* _Exercise aim_:
Take from the entries below the stretch from the line with "Winning a writing" through the line with "How to Invest", and return it exactly, leaving the pictures out.

[Supplied records Boundary: Start]

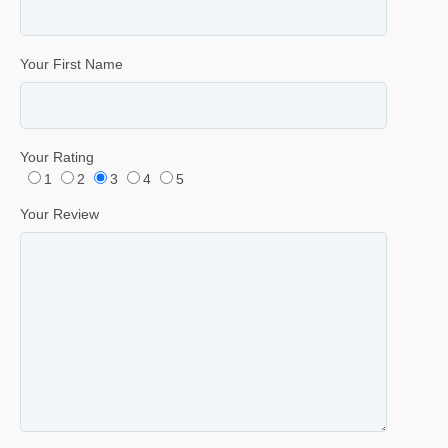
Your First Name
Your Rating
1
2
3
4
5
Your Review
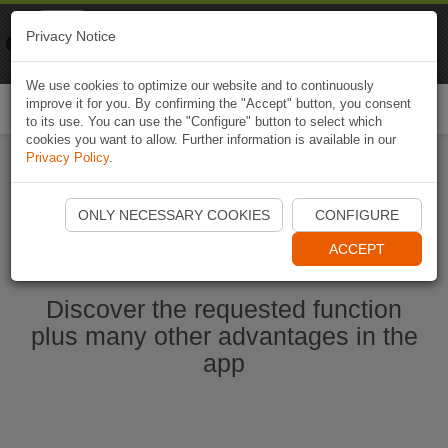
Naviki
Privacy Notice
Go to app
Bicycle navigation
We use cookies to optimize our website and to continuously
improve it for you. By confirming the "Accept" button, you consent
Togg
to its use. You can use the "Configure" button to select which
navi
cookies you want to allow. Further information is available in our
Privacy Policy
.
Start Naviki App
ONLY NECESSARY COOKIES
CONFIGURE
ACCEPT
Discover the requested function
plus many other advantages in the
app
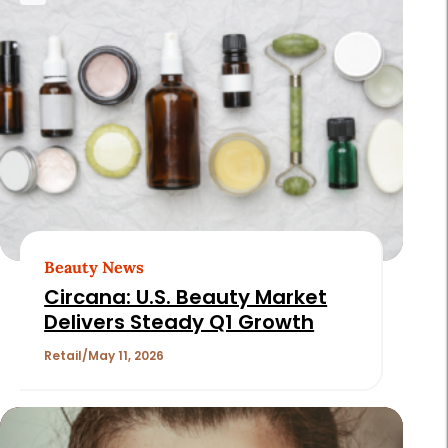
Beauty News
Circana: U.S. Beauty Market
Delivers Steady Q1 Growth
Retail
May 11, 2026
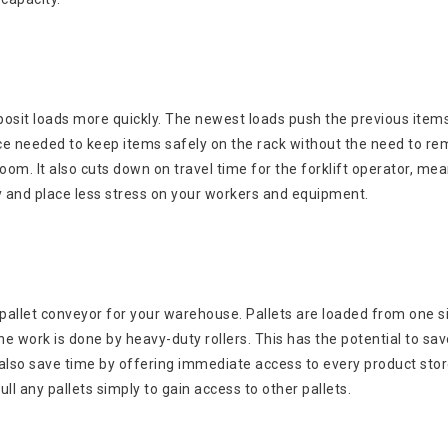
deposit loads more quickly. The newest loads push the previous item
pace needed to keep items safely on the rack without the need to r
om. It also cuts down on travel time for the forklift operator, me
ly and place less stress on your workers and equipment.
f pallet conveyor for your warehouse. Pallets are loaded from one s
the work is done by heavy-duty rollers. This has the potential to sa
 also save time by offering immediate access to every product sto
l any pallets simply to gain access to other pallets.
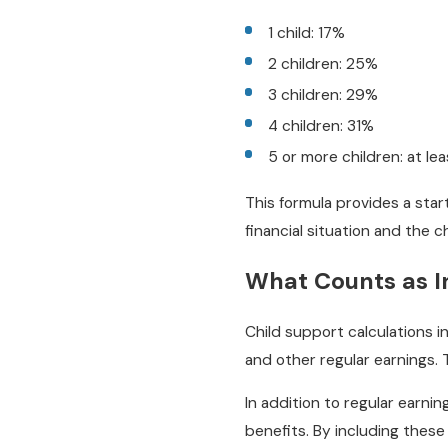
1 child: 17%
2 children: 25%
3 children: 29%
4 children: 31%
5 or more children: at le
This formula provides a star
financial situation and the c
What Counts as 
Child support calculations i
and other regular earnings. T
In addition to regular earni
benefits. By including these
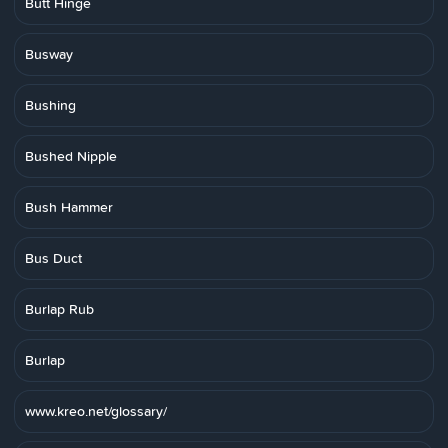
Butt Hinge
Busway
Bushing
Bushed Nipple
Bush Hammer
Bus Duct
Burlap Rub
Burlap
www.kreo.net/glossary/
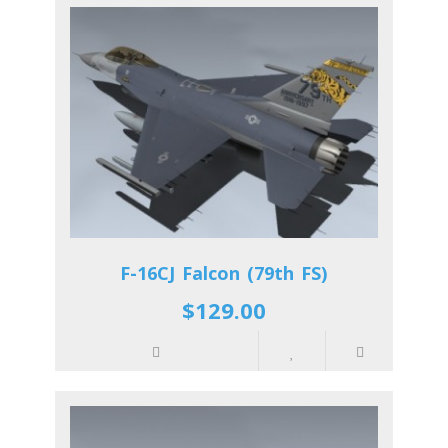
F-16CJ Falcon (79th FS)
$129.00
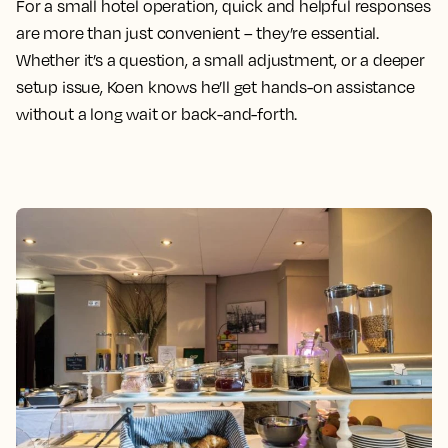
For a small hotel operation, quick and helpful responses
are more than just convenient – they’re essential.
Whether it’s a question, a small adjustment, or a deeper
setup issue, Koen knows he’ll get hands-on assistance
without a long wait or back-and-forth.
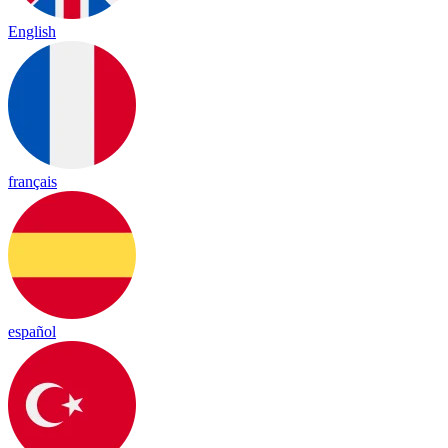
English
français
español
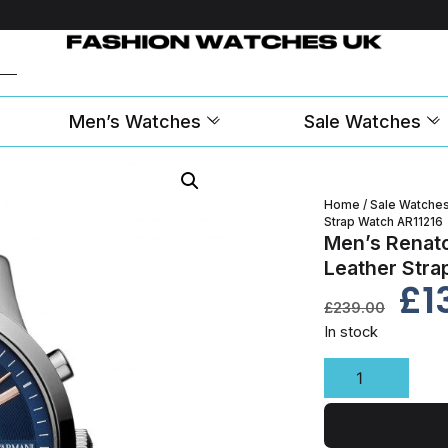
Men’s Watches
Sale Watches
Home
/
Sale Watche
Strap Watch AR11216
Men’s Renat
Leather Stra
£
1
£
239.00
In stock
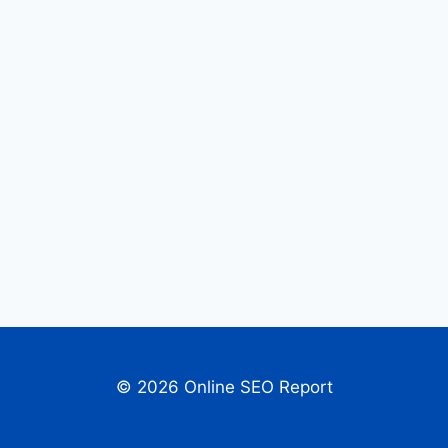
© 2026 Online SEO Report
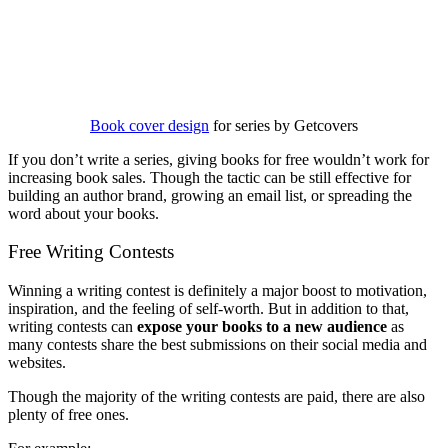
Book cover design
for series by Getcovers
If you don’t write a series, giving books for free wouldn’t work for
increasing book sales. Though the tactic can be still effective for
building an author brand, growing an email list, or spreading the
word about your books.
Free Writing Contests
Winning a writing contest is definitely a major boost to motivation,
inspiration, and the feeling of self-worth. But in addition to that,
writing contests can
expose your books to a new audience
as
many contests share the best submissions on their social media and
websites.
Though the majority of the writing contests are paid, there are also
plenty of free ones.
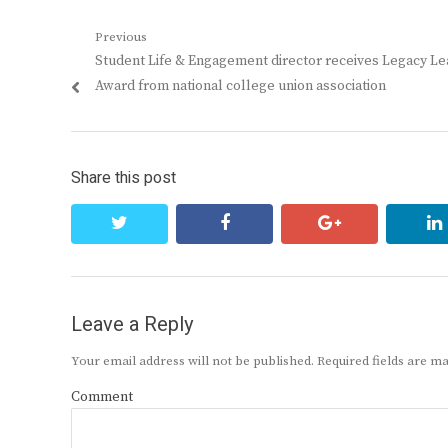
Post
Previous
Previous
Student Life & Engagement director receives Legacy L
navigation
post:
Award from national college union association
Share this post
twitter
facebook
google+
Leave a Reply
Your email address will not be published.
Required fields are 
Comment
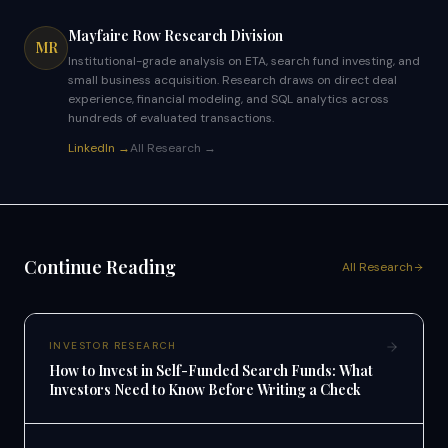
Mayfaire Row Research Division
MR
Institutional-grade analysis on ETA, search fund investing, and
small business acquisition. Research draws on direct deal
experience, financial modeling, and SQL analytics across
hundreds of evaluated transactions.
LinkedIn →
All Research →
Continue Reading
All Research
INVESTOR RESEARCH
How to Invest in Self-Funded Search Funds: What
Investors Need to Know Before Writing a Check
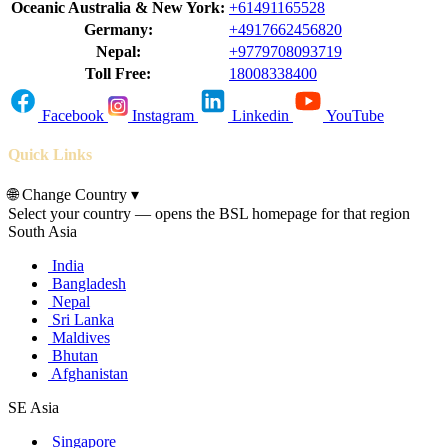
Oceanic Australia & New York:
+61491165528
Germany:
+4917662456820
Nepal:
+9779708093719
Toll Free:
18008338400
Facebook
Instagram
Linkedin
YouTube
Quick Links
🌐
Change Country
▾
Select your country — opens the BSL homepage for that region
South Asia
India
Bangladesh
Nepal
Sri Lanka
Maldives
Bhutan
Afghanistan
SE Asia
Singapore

[Supplied records Boundary: End]
[Supplied records Boundary: Start]

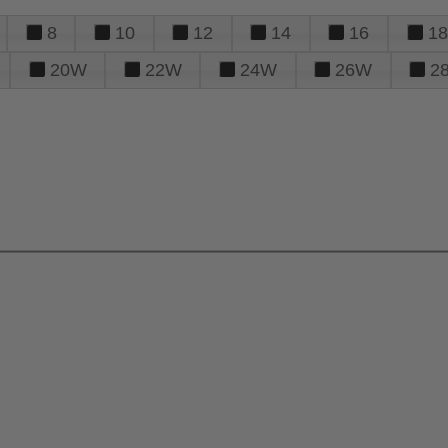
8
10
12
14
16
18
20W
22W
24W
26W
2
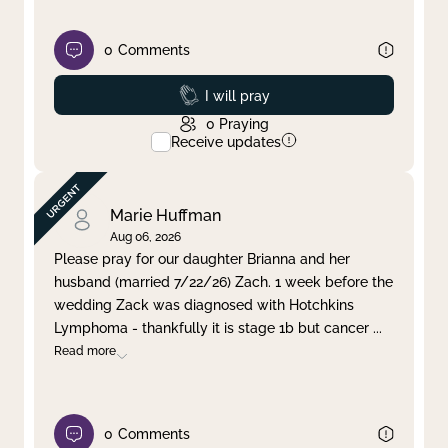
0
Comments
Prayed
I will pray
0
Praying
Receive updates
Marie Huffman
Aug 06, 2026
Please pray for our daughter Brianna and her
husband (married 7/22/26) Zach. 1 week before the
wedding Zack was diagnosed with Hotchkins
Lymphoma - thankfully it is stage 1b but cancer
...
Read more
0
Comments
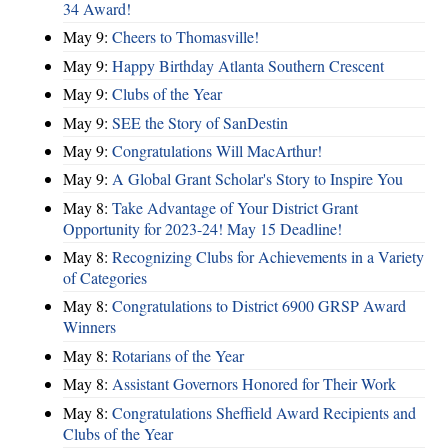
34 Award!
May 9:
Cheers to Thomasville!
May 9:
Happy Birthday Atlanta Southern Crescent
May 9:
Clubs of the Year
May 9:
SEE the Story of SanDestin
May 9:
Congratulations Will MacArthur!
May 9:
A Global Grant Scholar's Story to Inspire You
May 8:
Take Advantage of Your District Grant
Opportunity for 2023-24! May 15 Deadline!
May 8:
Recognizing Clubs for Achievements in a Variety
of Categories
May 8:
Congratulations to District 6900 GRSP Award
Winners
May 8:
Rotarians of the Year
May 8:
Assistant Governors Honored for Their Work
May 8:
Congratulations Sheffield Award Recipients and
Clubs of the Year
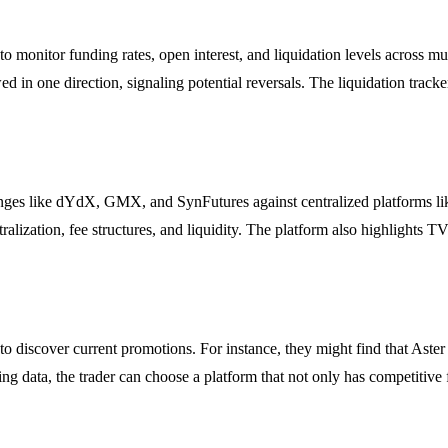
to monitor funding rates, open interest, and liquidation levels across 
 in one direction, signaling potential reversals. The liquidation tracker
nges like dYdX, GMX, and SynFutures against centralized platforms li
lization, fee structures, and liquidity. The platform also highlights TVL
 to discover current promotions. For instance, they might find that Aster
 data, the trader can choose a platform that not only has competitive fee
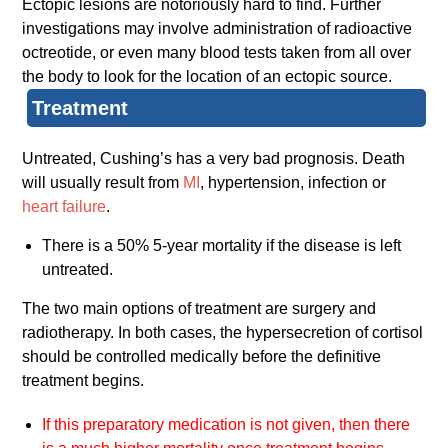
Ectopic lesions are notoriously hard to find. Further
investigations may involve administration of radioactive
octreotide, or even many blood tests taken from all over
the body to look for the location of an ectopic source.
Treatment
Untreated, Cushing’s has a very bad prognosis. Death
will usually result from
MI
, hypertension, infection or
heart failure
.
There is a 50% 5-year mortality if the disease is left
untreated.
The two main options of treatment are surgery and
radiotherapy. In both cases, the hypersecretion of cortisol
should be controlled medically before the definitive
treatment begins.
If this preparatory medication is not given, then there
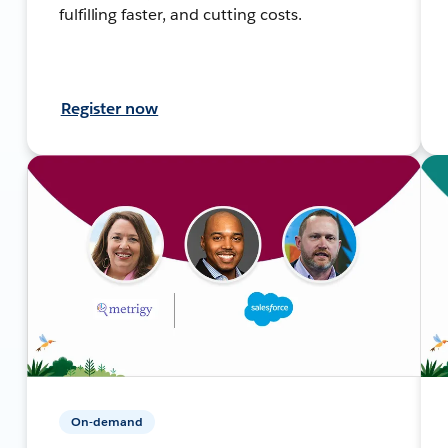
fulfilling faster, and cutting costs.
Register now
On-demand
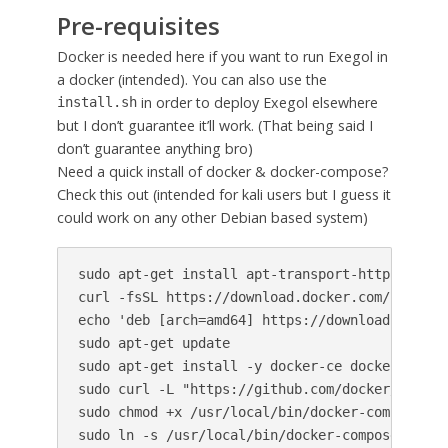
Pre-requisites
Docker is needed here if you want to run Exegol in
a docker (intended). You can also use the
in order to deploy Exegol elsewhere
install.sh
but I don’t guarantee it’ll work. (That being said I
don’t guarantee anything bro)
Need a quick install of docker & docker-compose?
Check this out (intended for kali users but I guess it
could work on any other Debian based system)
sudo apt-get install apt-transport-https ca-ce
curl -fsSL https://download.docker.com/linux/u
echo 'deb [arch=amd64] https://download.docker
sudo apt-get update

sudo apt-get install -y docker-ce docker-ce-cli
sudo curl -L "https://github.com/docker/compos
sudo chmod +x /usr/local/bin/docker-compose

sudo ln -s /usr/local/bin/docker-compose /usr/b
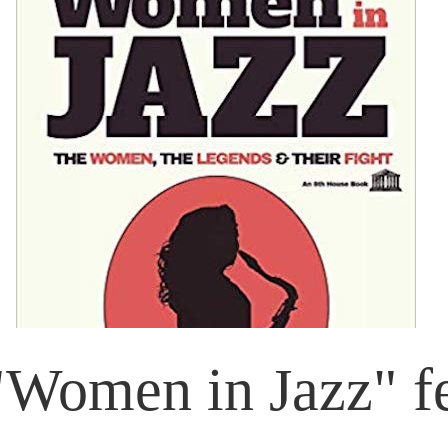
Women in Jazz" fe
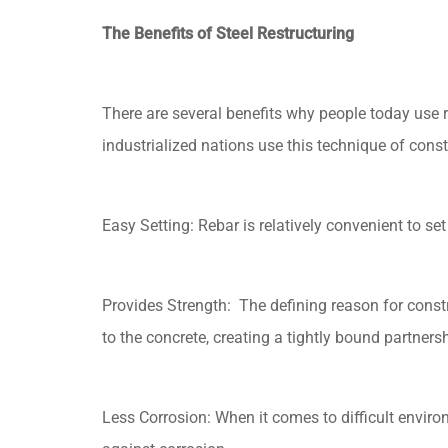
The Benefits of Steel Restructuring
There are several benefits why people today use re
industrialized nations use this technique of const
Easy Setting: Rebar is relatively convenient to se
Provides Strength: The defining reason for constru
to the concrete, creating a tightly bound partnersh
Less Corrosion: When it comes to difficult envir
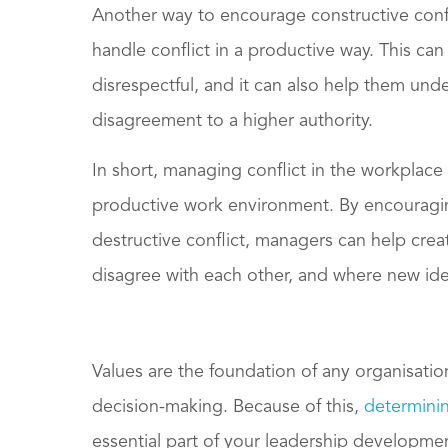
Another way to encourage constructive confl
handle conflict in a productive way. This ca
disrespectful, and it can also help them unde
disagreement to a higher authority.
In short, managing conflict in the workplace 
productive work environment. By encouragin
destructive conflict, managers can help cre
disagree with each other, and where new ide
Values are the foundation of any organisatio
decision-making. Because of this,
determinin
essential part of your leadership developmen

[Supplied records Boundary: End]

* _Answer to this task_:
Winning a writing contest is definitely a major boost to motivation,
inspiration, and the feeling of self-worth. But in addition to that,
writing contests can
expose your books to a new audience
as
many contests share the best submissions on their social media and
websites.
Though the majority of the writing contests are paid, there are also
plenty of free ones.
Post
Previous
Previous
Student Life & Engagement director receives Legacy L
navigation
post:
Award from national college union association
Share this post
twitter
facebook
google+
Leave a Reply
Your email address will not be published.
Required fields are 
Comment
Mayfaire Row Research Division
MR
Institutional-grade analysis on ETA, search fund investing, and
small business acquisition. Research draws on direct deal
experience, financial modeling, and SQL analytics across
hundreds of evaluated transactions.
LinkedIn →
All Research →
Continue Reading
All Research
INVESTOR RESEARCH
How to Invest in Self-Funded Search Funds: What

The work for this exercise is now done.